___ INPUT DATA ___

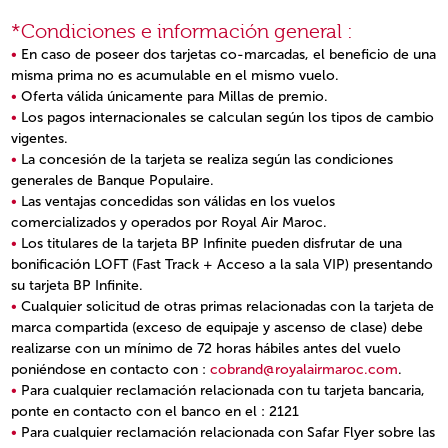
*Condiciones e información general :
En caso de poseer dos tarjetas co-marcadas, el beneficio de una
misma prima no es acumulable en el mismo vuelo.
Oferta válida únicamente para Millas de premio.
Los pagos internacionales se calculan según los tipos de cambio
vigentes.
La concesión de la tarjeta se realiza según las condiciones
generales de Banque Populaire.
Las ventajas concedidas son válidas en los vuelos
comercializados y operados por Royal Air Maroc.
Los titulares de la tarjeta BP Infinite pueden disfrutar de una
bonificación LOFT (Fast Track + Acceso a la sala VIP) presentando
su tarjeta BP Infinite.
Cualquier solicitud de otras primas relacionadas con la tarjeta de
marca compartida (exceso de equipaje y ascenso de clase) debe
realizarse con un mínimo de 72 horas hábiles antes del vuelo
poniéndose en contacto con :
cobrand@royalairmaroc.com
.
Para cualquier reclamación relacionada con tu tarjeta bancaria,
ponte en contacto con el banco en el : 2121
Para cualquier reclamación relacionada con Safar Flyer sobre las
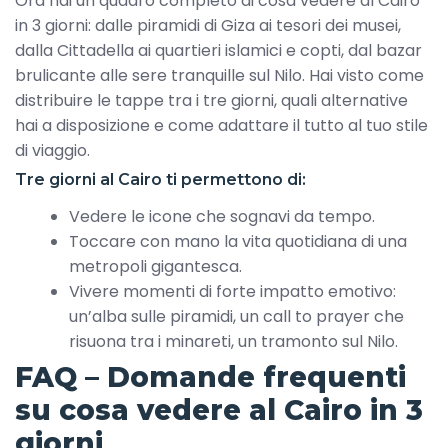
Ora hai un quadro completo di cosa vedere al Cairo
in 3 giorni: dalle piramidi di Giza ai tesori dei musei,
dalla Cittadella ai quartieri islamici e copti, dal bazar
brulicante alle sere tranquille sul Nilo. Hai visto come
distribuire le tappe tra i tre giorni, quali alternative
hai a disposizione e come adattare il tutto al tuo stile
di viaggio.
Tre giorni al Cairo ti permettono di:
Vedere le icone che sognavi da tempo.
Toccare con mano la vita quotidiana di una
metropoli gigantesca.
Vivere momenti di forte impatto emotivo:
un’alba sulle piramidi, un call to prayer che
risuona tra i minareti, un tramonto sul Nilo.
FAQ – Domande frequenti
su cosa vedere al Cairo in 3
giorni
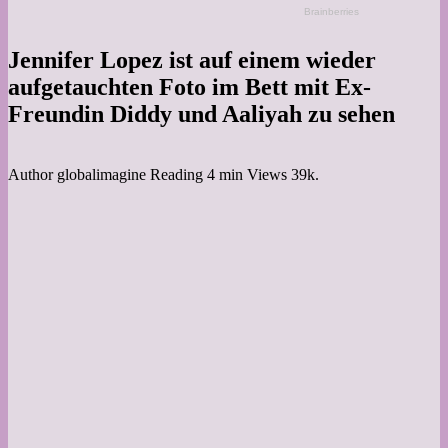
Jennifer Lopez ist auf einem wieder
aufgetauchten Foto im Bett mit Ex-
Freundin Diddy und Aaliyah zu sehen
Author
globalimagine
Reading
4 min
Views
39k.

___

**WORK REQUEST:** Each line of the data above must be reproduced as written. Skip the pictures.

**WORKED SOLUTION:**
*Condiciones e información general :
En caso de poseer dos tarjetas co-marcadas, el beneficio de una
misma prima no es acumulable en el mismo vuelo.
Oferta válida únicamente para Millas de premio.
Los pagos internacionales se calculan según los tipos de cambio
vigentes.
La concesión de la tarjeta se realiza según las condiciones
generales de Banque Populaire.
Las ventajas concedidas son válidas en los vuelos
comercializados y operados por Royal Air Maroc.
Los titulares de la tarjeta BP Infinite pueden disfrutar de una
bonificación LOFT (Fast Track + Acceso a la sala VIP) presentando
su tarjeta BP Infinite.
Cualquier solicitud de otras primas relacionadas con la tarjeta de
marca compartida (exceso de equipaje y ascenso de clase) debe
realizarse con un mínimo de 72 horas hábiles antes del vuelo
poniéndose en contacto con :
cobrand@royalairmaroc.com
.
Para cualquier reclamación relacionada con tu tarjeta bancaria,
ponte en contacto con el banco en el : 2121
Para cualquier reclamación relacionada con Safar Flyer sobre las
Ora hai un quadro completo di cosa vedere al Cairo
in 3 giorni: dalle piramidi di Giza ai tesori dei musei,
dalla Cittadella ai quartieri islamici e copti, dal bazar
brulicante alle sere tranquille sul Nilo. Hai visto come
distribuire le tappe tra i tre giorni, quali alternative
hai a disposizione e come adattare il tutto al tuo stile
di viaggio.
Tre giorni al Cairo ti permettono di:
Vedere le icone che sognavi da tempo.
Toccare con mano la vita quotidiana di una
metropoli gigantesca.
Vivere momenti di forte impatto emotivo:
un’alba sulle piramidi, un call to prayer che
risuona tra i minareti, un tramonto sul Nilo.
FAQ – Domande frequenti
su cosa vedere al Cairo in 3
giorni
Jennifer Lopez ist auf einem wieder
aufgetauchten Foto im Bett mit Ex-
Freundin Diddy und Aaliyah zu sehen
Author
globalimagine
Reading
4 min
Views
39k.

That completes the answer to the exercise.